Hace un par de semanas, me dispuse a hacer sopa, una receta típica de esta casa: papa, col y tocino, con mucha pimienta. Primero rebané la col; mientras la partía me di cuenta que mi mano siniestra (porque es la izquierda y además está descompuesta) no reaccionaba del todo. Ya les he contado que está dañadilla, pero funciona si le digo cómo. Bueno, les decía que noté cierto atarugamiento de mi mano y pensé: mejor me fijo o me vuelo un dedo. Terminé de rebanar la col sin novedad. Luego, ya había partido dos papas en dados, cuando me distraje y zaz. Más que un zaz fue un toc, como de hacha. No se asusten, no me volé ningún dedo, aunque por un segundo lo pensé: le di de lleno a mi dedo índice, con firmeza y convicción; pero también fue un golpe, digamos, limpio, por lo que no me quedó ningún jirón de carne digno de las costuras de un doctor. Lo admito, me di el susto del año, hasta creo que perdí algunas neuronas con tanta adrenalina. Total, sellé la herida como pude en lo que terminaba la sopa, para no añadirle proteína humana a ésta última. En fin, cenamos sin mayores preámbulos.
Pasaron unos días y mi dedo, inutilizado, sanaba rápidamente, hasta que cambié un cable. Otra vez me distraje: entre el atontamiento del dedo por la cuchillada y su estupidez habitual, al rodar una tuerca, me volé la uña. Tampoco se asusten, más bien casi me la volé, porque quedó agarradita de un pellejo. La enderecé y la presioné con ganas. Como les dije, esto ocurrió hace unos días: la uña soldó, no se cayó y sólo falta que crezca un poquito más para que quede inmaculada, y mi dedo índice sea otra vez funcional. Bueno, hasta donde puede serlo.
El hecho de que el Hombre camine en dos patas permitió su supervivencia y el posterior desarrollo de la civilización. Pero otros factores de diseño corporal ayudaron a que hoy en día podamos decir que ya llegamos a la Luna, aunque unos digan que sólo es una conspiración.

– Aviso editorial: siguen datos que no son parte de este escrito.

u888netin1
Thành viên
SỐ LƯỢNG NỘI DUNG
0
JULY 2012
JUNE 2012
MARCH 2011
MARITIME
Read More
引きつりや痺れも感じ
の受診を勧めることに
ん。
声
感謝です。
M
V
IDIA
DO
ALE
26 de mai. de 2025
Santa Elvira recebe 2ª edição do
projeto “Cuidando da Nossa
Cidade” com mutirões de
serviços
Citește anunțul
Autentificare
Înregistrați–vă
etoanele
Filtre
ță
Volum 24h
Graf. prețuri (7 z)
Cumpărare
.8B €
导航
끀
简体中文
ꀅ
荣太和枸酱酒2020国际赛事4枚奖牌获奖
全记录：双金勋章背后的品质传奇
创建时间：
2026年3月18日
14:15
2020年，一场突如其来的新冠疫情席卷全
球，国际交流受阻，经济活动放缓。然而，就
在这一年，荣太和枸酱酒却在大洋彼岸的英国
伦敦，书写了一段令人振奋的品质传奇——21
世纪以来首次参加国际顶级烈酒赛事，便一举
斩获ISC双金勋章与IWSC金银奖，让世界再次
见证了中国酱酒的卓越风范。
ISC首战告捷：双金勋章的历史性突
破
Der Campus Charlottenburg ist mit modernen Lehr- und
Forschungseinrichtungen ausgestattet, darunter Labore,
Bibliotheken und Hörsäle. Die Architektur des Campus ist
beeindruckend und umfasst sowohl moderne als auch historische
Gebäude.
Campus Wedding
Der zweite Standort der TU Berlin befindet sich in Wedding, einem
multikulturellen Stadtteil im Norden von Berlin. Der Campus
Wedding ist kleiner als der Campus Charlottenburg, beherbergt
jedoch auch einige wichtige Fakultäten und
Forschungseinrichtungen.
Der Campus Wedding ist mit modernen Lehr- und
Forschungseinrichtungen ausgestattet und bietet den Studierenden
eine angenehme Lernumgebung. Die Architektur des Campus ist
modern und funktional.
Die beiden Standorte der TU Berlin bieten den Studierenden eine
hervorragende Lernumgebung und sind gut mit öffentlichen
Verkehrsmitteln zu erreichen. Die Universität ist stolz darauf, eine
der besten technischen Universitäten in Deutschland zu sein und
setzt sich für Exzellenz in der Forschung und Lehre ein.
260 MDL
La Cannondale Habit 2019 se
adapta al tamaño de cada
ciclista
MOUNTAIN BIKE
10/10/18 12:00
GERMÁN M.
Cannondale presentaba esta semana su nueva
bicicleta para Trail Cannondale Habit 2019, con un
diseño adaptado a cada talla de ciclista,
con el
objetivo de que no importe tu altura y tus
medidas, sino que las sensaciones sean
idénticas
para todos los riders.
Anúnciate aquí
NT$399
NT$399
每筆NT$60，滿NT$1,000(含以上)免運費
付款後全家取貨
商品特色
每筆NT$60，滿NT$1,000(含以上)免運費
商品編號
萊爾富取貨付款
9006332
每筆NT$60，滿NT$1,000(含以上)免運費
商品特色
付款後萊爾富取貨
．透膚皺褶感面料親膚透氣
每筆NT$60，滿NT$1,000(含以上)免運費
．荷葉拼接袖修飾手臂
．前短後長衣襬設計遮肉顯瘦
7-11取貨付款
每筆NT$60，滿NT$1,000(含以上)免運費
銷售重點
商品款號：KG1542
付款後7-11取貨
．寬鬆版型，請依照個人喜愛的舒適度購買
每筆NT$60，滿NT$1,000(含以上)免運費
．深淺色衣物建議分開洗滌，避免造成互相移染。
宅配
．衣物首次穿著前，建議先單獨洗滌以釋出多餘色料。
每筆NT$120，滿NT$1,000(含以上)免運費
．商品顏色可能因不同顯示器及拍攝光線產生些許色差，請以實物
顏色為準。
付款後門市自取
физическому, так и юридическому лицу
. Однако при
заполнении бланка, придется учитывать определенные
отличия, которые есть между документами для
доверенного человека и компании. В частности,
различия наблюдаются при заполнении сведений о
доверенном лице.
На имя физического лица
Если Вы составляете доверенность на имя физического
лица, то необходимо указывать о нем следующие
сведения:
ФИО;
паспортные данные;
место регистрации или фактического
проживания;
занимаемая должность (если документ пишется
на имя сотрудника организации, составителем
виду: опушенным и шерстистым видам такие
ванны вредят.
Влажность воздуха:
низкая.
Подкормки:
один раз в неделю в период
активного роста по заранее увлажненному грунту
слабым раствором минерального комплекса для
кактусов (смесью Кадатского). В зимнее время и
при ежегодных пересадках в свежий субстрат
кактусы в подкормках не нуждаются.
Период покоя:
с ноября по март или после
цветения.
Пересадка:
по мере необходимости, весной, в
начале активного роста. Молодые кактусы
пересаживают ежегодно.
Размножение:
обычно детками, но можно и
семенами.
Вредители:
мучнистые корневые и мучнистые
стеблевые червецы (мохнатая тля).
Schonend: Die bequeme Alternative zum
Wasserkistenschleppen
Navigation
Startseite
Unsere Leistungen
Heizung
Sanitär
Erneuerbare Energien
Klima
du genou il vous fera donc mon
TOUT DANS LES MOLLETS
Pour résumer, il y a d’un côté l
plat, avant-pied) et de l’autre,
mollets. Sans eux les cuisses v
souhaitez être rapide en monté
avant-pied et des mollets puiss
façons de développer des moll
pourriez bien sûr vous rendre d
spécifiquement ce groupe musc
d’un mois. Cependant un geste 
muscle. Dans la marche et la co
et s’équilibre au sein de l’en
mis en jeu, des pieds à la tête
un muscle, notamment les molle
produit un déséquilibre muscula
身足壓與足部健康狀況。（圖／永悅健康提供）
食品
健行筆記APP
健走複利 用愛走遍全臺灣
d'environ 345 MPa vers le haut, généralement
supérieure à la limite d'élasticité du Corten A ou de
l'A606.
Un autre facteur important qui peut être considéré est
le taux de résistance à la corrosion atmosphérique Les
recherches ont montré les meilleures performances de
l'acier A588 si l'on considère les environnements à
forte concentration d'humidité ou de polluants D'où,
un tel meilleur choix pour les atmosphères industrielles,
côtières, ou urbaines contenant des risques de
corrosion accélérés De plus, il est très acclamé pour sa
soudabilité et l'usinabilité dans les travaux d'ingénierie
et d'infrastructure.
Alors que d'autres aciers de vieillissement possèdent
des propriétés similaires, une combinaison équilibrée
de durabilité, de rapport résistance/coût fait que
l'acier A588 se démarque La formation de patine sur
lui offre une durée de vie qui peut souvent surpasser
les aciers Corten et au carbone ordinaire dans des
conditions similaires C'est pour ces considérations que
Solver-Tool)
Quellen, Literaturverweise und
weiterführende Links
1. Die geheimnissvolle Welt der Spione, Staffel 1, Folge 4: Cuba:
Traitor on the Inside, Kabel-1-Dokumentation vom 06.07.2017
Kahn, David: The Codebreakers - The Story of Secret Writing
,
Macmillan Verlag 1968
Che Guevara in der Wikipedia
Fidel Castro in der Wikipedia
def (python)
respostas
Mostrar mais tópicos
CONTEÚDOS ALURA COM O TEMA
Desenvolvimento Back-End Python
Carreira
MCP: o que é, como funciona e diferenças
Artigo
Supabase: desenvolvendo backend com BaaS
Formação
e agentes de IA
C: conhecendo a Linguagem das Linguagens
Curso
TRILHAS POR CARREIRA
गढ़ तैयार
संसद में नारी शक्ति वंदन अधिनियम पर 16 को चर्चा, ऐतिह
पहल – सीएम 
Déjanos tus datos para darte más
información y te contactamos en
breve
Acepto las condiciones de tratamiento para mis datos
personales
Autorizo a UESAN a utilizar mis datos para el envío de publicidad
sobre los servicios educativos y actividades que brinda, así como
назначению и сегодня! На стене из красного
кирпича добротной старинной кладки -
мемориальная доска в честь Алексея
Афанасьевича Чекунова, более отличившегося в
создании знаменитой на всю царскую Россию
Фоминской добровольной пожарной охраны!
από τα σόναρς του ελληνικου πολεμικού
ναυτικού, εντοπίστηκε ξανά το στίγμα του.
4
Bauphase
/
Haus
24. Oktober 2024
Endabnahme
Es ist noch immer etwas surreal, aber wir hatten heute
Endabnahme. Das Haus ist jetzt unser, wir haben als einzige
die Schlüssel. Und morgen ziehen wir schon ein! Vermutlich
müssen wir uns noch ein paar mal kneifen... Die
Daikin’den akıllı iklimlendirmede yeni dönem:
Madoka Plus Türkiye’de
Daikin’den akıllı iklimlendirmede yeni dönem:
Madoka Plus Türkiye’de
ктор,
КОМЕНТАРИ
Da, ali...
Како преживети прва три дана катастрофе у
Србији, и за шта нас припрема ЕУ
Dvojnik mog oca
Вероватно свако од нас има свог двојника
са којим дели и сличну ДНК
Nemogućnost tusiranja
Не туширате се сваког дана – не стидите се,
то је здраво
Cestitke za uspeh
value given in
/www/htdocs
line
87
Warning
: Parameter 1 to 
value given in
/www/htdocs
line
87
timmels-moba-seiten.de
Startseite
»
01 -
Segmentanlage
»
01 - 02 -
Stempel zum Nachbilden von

Entre esas ventajas de diseño genético, está la pinza que podemos hacer con el dedo índice y el pulgar. Claro, el pulgar puede hacer pinza con cualquier dedo, pero con el índice es más certero, a menos que tengamos que desarrollar otra combinación, ya sea por un accidente grave o porque confundimos un dedo con una papa. Además el índice no sólo sirve para mandar, como lo dicta el cliché, o señalar aunque digan que es de mala educación. Sirve para otras cosas, y antes de que piensen mal o les venga a la mente el verbo hurgar, imaginen un pastel de cumpleaños: ¿con qué dedo robamos una probada de betún? Con el índice. El índice me informa si un asado en el horno está crudo, término medio o bien cocido; evalúa la esponjosidad de un bizcocho, pero también alerta ante la consistencia blanda de un huachinango a punto de la descomposición. El índice logra recuperar el último vestigio de mermelada en un frasco y sustituye las cucharitas necesarias en algunas golosinas untuosas. Claro, es el amigo ideal de la Nutella. Además es el valiente que nos dirá si un líquido nos quemaría la lengua, (eso sí, no metan el dedo en taza ajena, es para uso personal).
Lejos de la cocina, es el dedo que pedía permiso para ir al baño en la escuela, el que indica que también queremos café en una mesa multitudinaria. Puede negar, afirmar, probar, catar, remover y rascar. Es el encargado de sostener con firmeza el cuchillo al comer o equilibrar la cuchara al sopear. En mi caso, lo necesito para escribir en el teclado. Si ven algún dedazo en este texto, ya saben quién es el culpable: el índice ausente que suele detener lo que voy a tasajear. Lo sé, es un peón que a veces falla y se transforma en carne de cañón. Una baja más en la guerra culinaria.